A agenda do Brasil foi transformada na agenda do “show” político, que é retratado sem imparcialidade pela grande maioria dos media. Esta situação acaba por gerar pressões em outras instâncias, como, por exemplo, na Justiça. A imprensa brasileira sobrepõe seu papel de transmitir informação e se transforma em senhora da opinião, juíza de valores, defendendo causas e tomando partido (literalmente). Neste momento, em sua maioria, a imprensa está dividida entre quem defende e quem é contra (tanto faz: Governo ou oposição), dividem o cenário político entre o bem e o mal.

Os escândalos de corrupção se tornaram motivos de grande shows midiáticos, de especulações, que nos faz lembrar que no histórico recente do país tivemos a conivência e interferência de meios de comunicação na concretização do Golpe Militar de 1964, que mergulhou o país em mais de 20 anos de ditadura, abusos e restrições contra os direitos humanos.

A crise do país se reflete também numa crise sobre o papel desta imprensa e dos meios de comunicação social para o Brasil. O cenário é prejudicado pela inexistência de uma TV pública e de uma agência pública de comunicação, não estatais[1], problema que tende a se agravar pela falta de audiências da TV Brasil.

Através deste ponto de vista podemos dizer que o governo - mesmo com uma política de esquerda - não soube dar a importância estratégica que a comunicação pública merece, seguiu alimentando a concentração dos media e o monopólio das comunicações privadas. Neste setor, o governo deixou  de investir em um programa de distribuição de verbas publicitárias públicas mais igualitárias e regionalizada, como também de ter criado políticas públicas que garantissem o equilíbrio entre o setor público, privado e estatal[2]. Foi omisso em não promover uma literacia mediática de seus cidadãos, na prática o governo brasileiro preferiu seguir um caminho inverso, sendo conivente com a não regulação dos media e com a não garantia de direitos fundamentais como a liberdade de expressão e o direito de resposta (este último só aprovado como lei e sancionado em novembro de 2015).

O cidadão comum, em meio a falta de literacia midiática e de imparcialidade na imprensa, acaba por ter uma visão distorcida da realidade gerando mais incertezas e instabilidade.

Há aquele que se abstenham totalmente de saber qualquer informação. Este grupo, normalmente, é formado por aqueles que estão cansados do show especulativo e das informações alucinadas transmitidas pelos media, na disputa de que meio de comunicação consegue informar primeiro o próximo escândalo relacionado ao espetáculo político nacional. Engrossam as fileiras dos que passaram a ver com desconfiança a imprensa brasileira.

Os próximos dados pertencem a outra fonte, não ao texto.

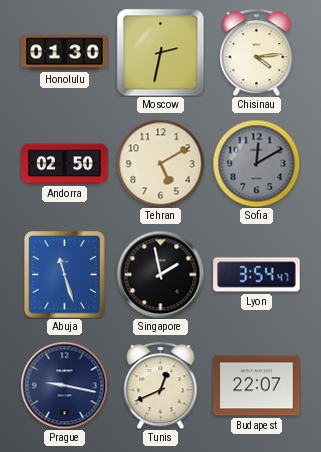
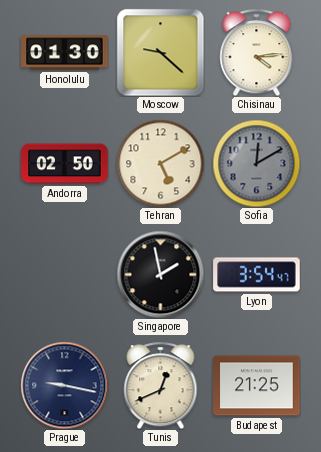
Moscow: 2:32 -> 9:22
Abuja: 11:27 -> none
Budapest: 22:07 -> 21:25
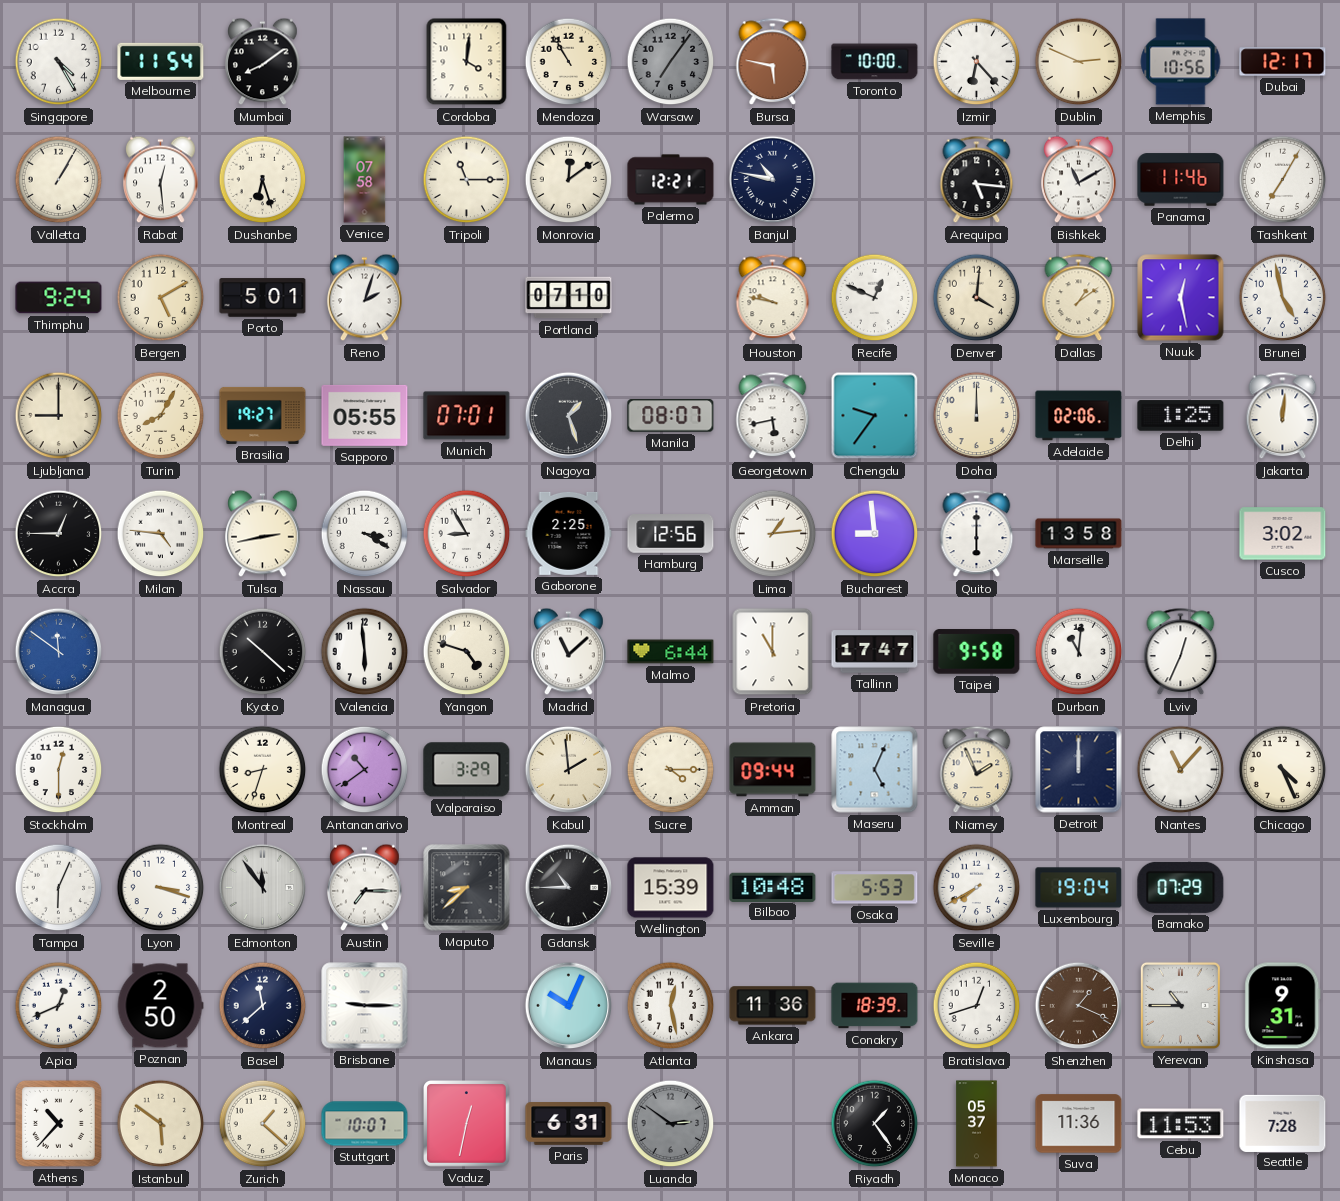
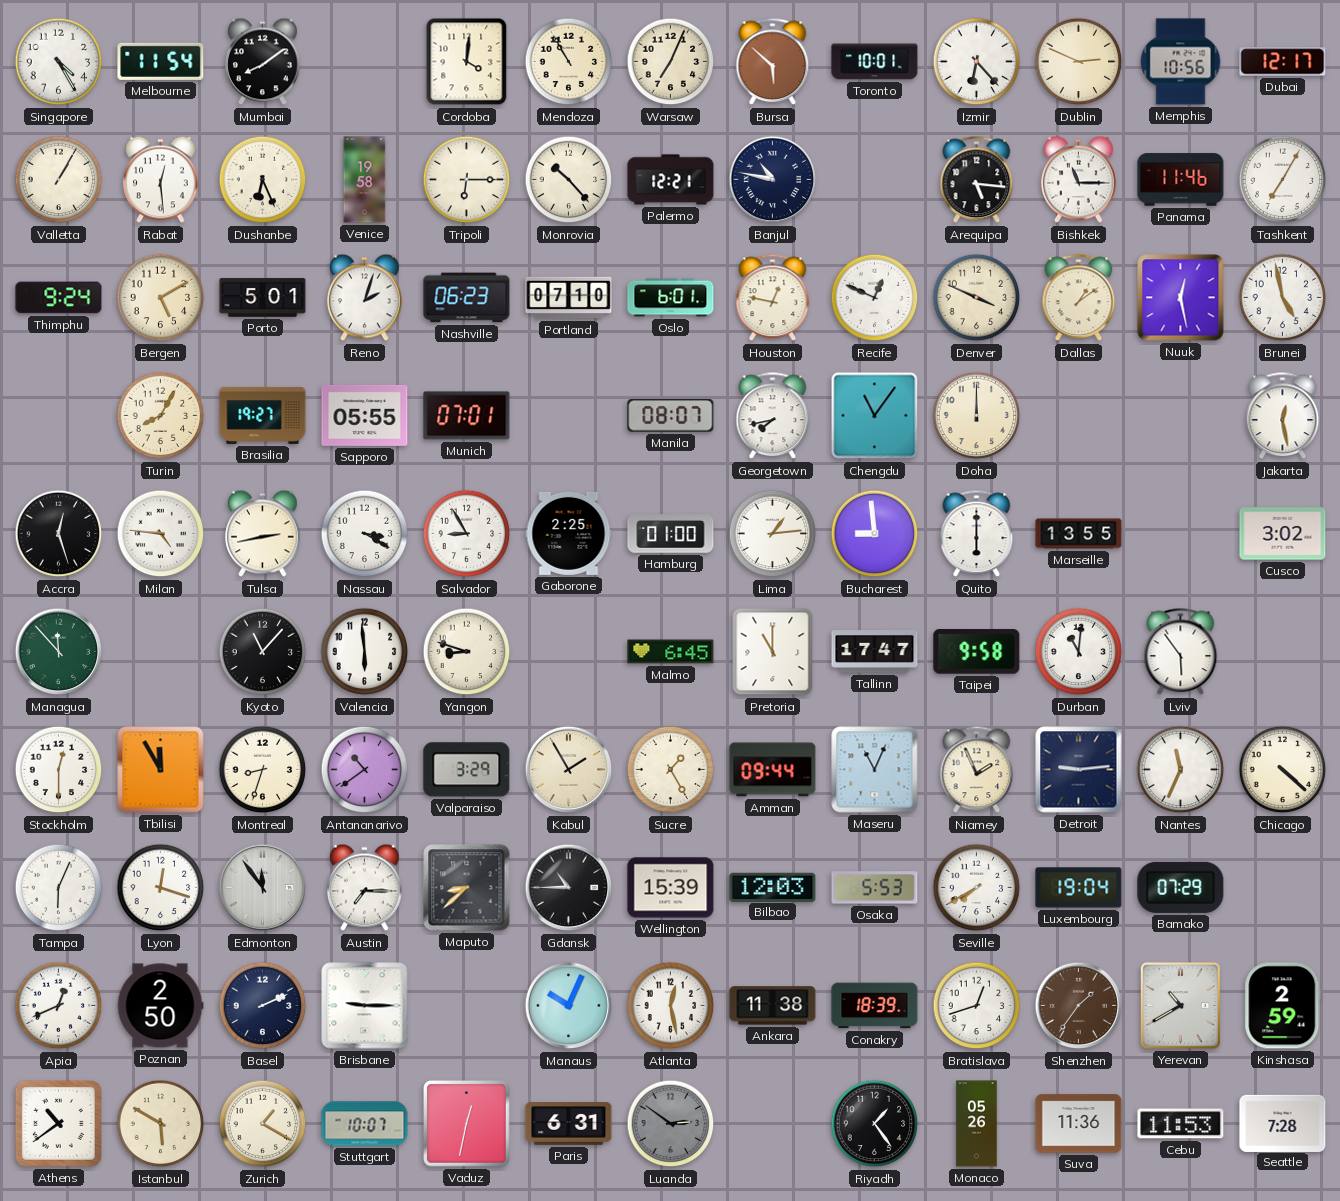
Warsaw: 7:06 -> 7:04
Warsaw dial: grey -> cream
Bursa: 5:47 -> 5:52
Toronto: 10:00 -> 10:01
Dushanbe: 6:27 -> 6:26
Venice: 07:58 -> 19:58
Tripoli: 11:15 -> 6:15
Monrovia: 12:09 -> 10:23
Bishkek: 11:10 -> 11:15
Nashville: none -> 06:23
Oslo: none -> 6:01
Houston: 9:47 -> 12:47
Denver: 4:01 -> 3:49
Ljubljana: 9:00 -> none
Nagoya: 1:27 -> none
Georgetown: 5:43 -> 7:43
Chengdu: 9:36 -> 11:06
Adelaide: 02:06 -> none
Delhi: 1:25 -> none
Jakarta: 12:01 -> 12:28
Accra: 12:45 -> 12:27
Hamburg: 12:56 -> 01:00
Marseille: 13:58 -> 13:55
Managua: 11:51 -> 11:53
Managua dial: blue -> green
Kyoto: 10:22 -> 11:07
Yangon: 4:48 -> 8:48
Madrid: 11:08 -> none
Malmo: 6:44 -> 6:45
Lviv: 12:34 -> 5:54
Tbilisi: none -> 11:55
Kabul: 1:59 -> 1:55
Sucre: 4:15 -> 1:25
Maseru: 5:04 -> 11:04
Detroit: 12:00 -> 9:14
Nantes: 11:07 -> 11:34
Chicago: 4:26 -> 4:22
Lyon: 3:18 -> 12:18
Bilbao: 10:48 -> 12:03
Basel: 11:38 -> 2:11
Ankara: 11:36 -> 11:38
Shenzhen: 1:19 -> 1:36
Yerevan: 10:45 -> 10:40
Kinshasa: 9:31 -> 2:59
Athens: 10:37 -> 10:39
Istanbul: 5:51 -> 5:50
Zurich: 1:22 -> 1:20
Monaco: 05:37 -> 05:26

Passamos a ter a sensação que também a Justiça trabalha sobre uma agenda política, neste circo que se transformou a imprensa brasileira, tendo em mente mais um circo romano da antiguidade, o que me fez recordar uma frase que ouvi certa vez no Congresso Nacional em Brasília: “Ou você é leão ou você é cristão”. Há quem acredite que só haja estas duas opções.

 

 

* Historiadora, jornalista luso-brasileira, especialista em Direito para Comunicação Social pela Universidade de Lisboa, mestranda em Estudos dos Medias e do Jornalismo pela Universidade Nova de Lisboa. É vice-presidente da Frente Nacional pela Valorização das TVs do Campo Público (Frenavatec/Brasil), membro fundadora da Frente Parlamentar pela Liberdade de Expressão e Direito à Comunicação na Câmara dos Deputados em Brasília, membro do Observatório Latino-Americano das Indústrias de Conteúdos Digitais (OLAICD), atua na agenda da comunicação como um direito humano e na formação de redes globais de comunicação e cultura da paz.

 

 

 

Nota: A jornalista Alice Campos foi convidada pelo Clube Português de Imprensa para escrever nesta coluna sobre o momento actual dos media brasileiros, perante a crise politica que se desenrola naquele país. Publicamos a sua primeira crónica, respeitando integralmente a ortografia original.



[1]     A Empresa Brasil de Comunicação (EBC), com a TV Brasil e a Agência Brasil, é diretamente ligada a Secretaria de Comunicação da Presidência da República.

[2]     Conforme determina a Carta Magna do Brasil.